In July 2018, a specialist dermatologist informed Kumuteo that as an athlete, his body had only been functioning at 50% due to the long-term medication he had to take in order to contain the skin disease. Namely, it was causing severe fatigue and suppressing his immune system alongside other side effects.

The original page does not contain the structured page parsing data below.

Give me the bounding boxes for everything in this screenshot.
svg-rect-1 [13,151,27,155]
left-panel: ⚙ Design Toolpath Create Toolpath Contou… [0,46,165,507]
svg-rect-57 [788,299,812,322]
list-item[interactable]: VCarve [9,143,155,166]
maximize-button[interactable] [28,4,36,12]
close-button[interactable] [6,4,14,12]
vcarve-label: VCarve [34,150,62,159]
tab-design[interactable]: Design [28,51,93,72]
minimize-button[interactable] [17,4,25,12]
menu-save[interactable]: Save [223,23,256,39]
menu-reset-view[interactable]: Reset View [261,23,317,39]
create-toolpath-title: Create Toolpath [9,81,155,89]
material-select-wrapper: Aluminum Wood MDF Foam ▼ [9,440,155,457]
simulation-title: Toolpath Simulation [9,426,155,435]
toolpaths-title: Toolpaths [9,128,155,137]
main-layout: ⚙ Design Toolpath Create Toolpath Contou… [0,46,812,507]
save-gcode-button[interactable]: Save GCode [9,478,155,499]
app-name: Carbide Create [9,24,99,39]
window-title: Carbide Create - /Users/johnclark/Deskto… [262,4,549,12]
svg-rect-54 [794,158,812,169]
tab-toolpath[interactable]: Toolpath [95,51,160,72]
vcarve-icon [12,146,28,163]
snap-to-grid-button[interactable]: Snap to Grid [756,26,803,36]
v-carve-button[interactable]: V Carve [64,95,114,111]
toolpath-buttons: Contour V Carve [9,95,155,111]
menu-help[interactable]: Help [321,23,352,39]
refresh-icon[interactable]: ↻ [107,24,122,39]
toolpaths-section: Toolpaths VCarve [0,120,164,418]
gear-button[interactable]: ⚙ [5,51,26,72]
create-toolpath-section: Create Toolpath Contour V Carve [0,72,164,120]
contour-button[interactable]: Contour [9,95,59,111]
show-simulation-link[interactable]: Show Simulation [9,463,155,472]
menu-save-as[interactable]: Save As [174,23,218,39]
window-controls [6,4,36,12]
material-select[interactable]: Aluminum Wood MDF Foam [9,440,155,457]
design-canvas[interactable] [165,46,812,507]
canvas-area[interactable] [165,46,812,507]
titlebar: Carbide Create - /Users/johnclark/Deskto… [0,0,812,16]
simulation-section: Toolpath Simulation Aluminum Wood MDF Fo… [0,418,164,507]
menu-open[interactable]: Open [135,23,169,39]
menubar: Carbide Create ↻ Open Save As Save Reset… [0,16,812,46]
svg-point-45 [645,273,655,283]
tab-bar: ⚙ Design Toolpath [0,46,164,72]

On 8 November 2018, Kumuteo underwent a reconstructive skin graft operation at the Royal Free Hospital in London by specialist plastic surgeon Dr Barbara Jemec. The operation, which took Kumuteo 12 weeks to recover from, was successful. In May 2020, Kumuteo spoke about how he feels in the present day. Following a gruelling process that left gaping wounds under his arms and other parts of his body for over 4 years, Kumuteo added:

I am completely recovered. I thank God, Doctor Barbara Jemec and her Team at the Royal Free Hospital in London for the super successful skin graft operation I had which, has completely healed. It has freed me from suffering from the skin disease. Therefore, I no longer require any treatment.

== Activism ==
Kumuteo has delivered motivational talks and workshops to students across the United Kingdom, including Independent, Special Educational Needs (SEN), Junior, Primary, Secondary and Sixth Form Colleges.

Kumuteo is also an ambassador for Gloves Up Knives Down, a charity committed to supporting young people living in communities affected by knife crime. It provides access to boxing training, encouraging young people to embrace all the benefits the sport brings to help them lead fulfilling and healthy lives away from crime.

Having suffered from hidradenitis suppurativa, Kumuteo understands the impact the disease can have on one's life and therefore actively supports individuals who are living with it. This includes helping to raise awareness and also passing on his own first-hand experiences.